Буду с тобой (СИ)
Я узнаю это кольцо из тысячи, из миллиона. Сама надевала, сама тысячу раз крутила его на пальце мужа, засыпая под боком.
– Что с ним? – всхлипываю я, стараясь держаться вдалеке.
– Ваш супруг пострадал при взрыве на объекте. Правая нога сильно пострадала и нам не удалось её сохранить. Есть ещё ряд травм, но они не представляют угрозы для жизни. Вашего мужа ввели в искусственную кому, чтобы снизить риски болевого шока, – врач начинает сыпать терминами непонятными мне, что-то объяснять, но я не могу его слушать из-за шума в ушах.
Он настаёт сразу же, как только услышав слова врача о ноге, смотрю на ноги мужа. Не могу и не хочу верить, что с ним такое могло случиться.
Как?
За что?
– Пойдёмте, – тянет меня за руку следователь и я иду.

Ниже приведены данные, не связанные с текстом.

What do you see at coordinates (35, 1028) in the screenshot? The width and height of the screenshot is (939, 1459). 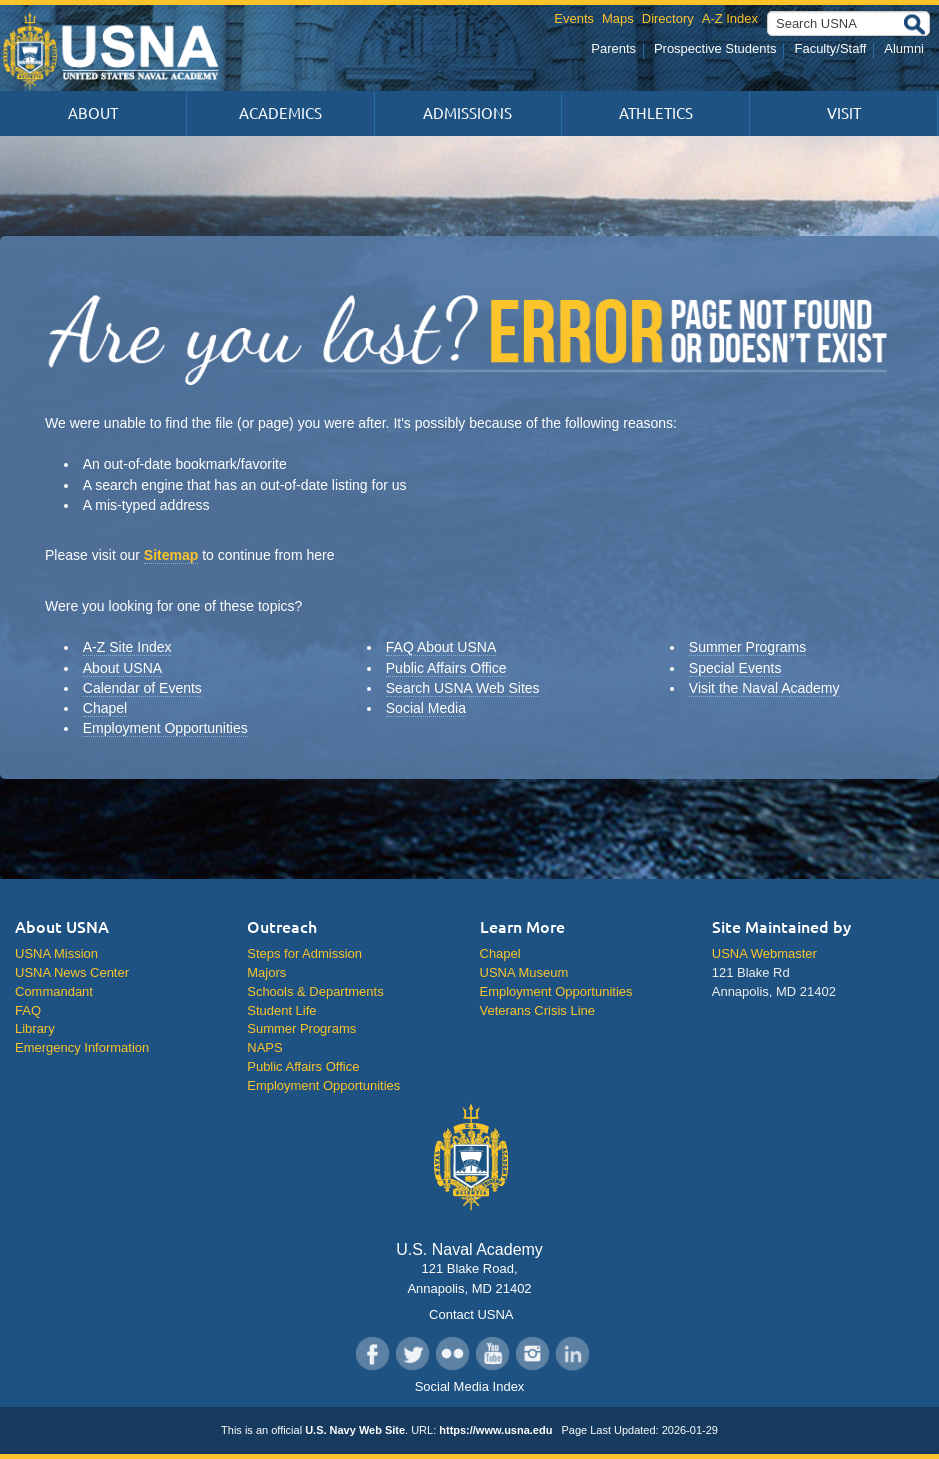 I see `Library` at bounding box center [35, 1028].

Не могу соображать. Всё дрожит внутри и снаружи, а оказывается, это меня трясёт как Каштанку на помойке.
Снова я оказываюсь в машине следователя. Не понимаю как, не помню, как села даже. В голове лишь вопрос, как же Платон будет без ноги?
– То, что случилось с вашим мужем дело рук Белова. Сейчас я отвезу вас в отдел и там состоится ваша с ним встреча. Вы меня слышите?
– Зачем? – спрашиваю кивнув.
– Белов хотел подставить вашего мужа и похитил прокурора Левашова, понял, что у него ничего не вышло, начал конкретно чудить, а может, так и было изначально задумано. Он нанял человека, который повредил на строящемся объекте оборудование, из-за чего прогремел взрыв. Ваш муж и ещё несколько человек пострадали. У исполнителя проснулась совесть, он явился в полицию и дал показания вследствие чего Белов был задержан уже сегодня ночью. Сначала он отрицал свою причастность, но потом, узнав, что Маркелов жив и практически цел, во всём сознался.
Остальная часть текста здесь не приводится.